Page images and extracted text
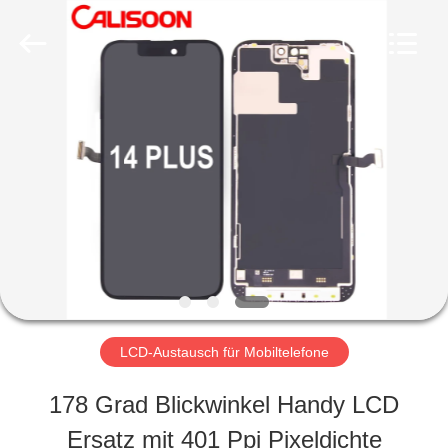
2026
Guangzhou
Yoodertumn
Electronics
Co.,
Ltd.
STARTSEITE
All
Rights
Reserved.
PRODUKTE
VIDEOS
ÜBER
LCD-Austausch für Mobiltelefone
UNS
178 Grad Blickwinkel Handy LCD
Ersatz mit 401 Ppi Pixeldichte
FABRIK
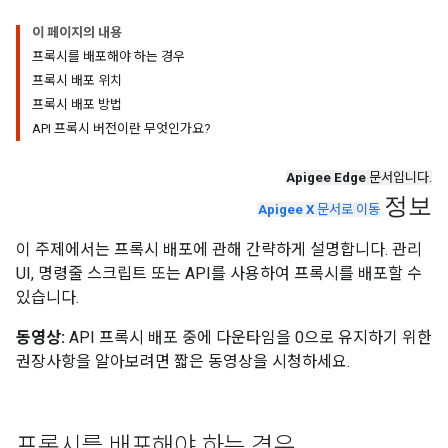
이 페이지의 내용
프록시를 배포해야 하는 경우
프록시 배포 위치
프록시 배포 방법
API 프록시 버전이란 무엇인가요?
Apigee Edge
문서입니다.
정보
Apigee X
문서로 이동
이 주제에서는 프록시 배포에 관해 간략하게 설명합니다. 관리
UI, 명령줄 스크립트 또는 API를 사용하여 프록시를 배포할 수
있습니다.
동영상:
API 프록시 배포 중에 다운타임을 0으로 유지하기 위한
권장사항을 알아보려면 짧은 동영상을 시청하세요.
프록시를 배포해야 하는 경우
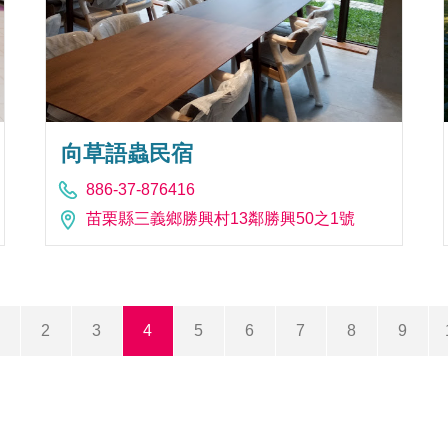
向草語蟲民宿
886-37-876416
苗栗縣三義鄉勝興村13鄰勝興50之1號
2
3
4
5
6
7
8
9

Task prompt ::
Could the lines from the first entry through the line that contains "이 주제에서는 프록시 배포에 관해 간략하게 설명합니다. 관리" be copied exactly, with all pictures left out?

Result ::
2026
Guangzhou
Yoodertumn
Electronics
Co.,
Ltd.
STARTSEITE
All
Rights
Reserved.
PRODUKTE
VIDEOS
ÜBER
LCD-Austausch für Mobiltelefone
UNS
178 Grad Blickwinkel Handy LCD
Ersatz mit 401 Ppi Pixeldichte
FABRIK
이 페이지의 내용
프록시를 배포해야 하는 경우
프록시 배포 위치
프록시 배포 방법
API 프록시 버전이란 무엇인가요?
Apigee Edge
문서입니다.
정보
Apigee X
문서로 이동
이 주제에서는 프록시 배포에 관해 간략하게 설명합니다. 관리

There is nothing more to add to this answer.